Any way to get same result as Java's GZIPOutputStream
in Python?
Your requirement "hash of gzipped string in Python and need it to be identical to Java's" cannot be met in general. You need to change your requirement, implementing your need differently. I would recommend requiring simply that the decompressed data have identical hashes. In fact, there is a 32-bit hash (a CRC-32) of the decompressed data already there in the two gzip strings, which are identical (
0xd87f7e0c
). If you want a longer hash, then you can append one. The last four bytes is the uncompressed length, modulo 232, so you can compare those as well. Just compare the last eight bytes of the two strings and check that they are the same.The difference between the two gzip strings in your question illustrates the issue. One has a time stamp in the header, and the other does not (set to zeros). Even if they both had time stamps, they would still very likely be different. They also have some other bytes in the header different, like the originating operating system.
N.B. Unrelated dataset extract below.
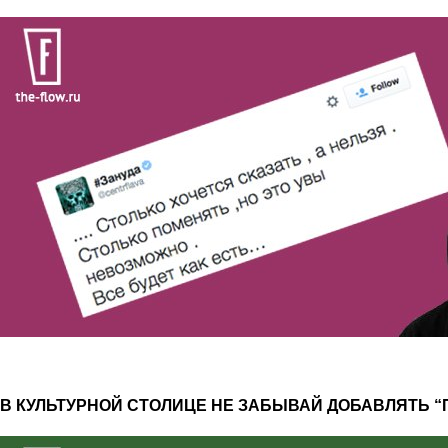
В КУЛЬТУРНОЙ СТОЛИЦЕ НЕ ЗАБЫВАЙ ДОБАВЛЯТЬ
Furthermore, the compressed data in your examples is extremely short, so it just so happens to be identical in this case. However for any reasonable amount of data, the compressed data generated by two gzippers will be different, unless they happen to made with exactly the same deflate code, the same version of that code, and the same memory size and compression level settings. If you are not in control of all of those, you will never be able to assure the same compressed data coming out of them, given identical uncompressed data.
In short, don't waste your time trying to get identical compressed strings.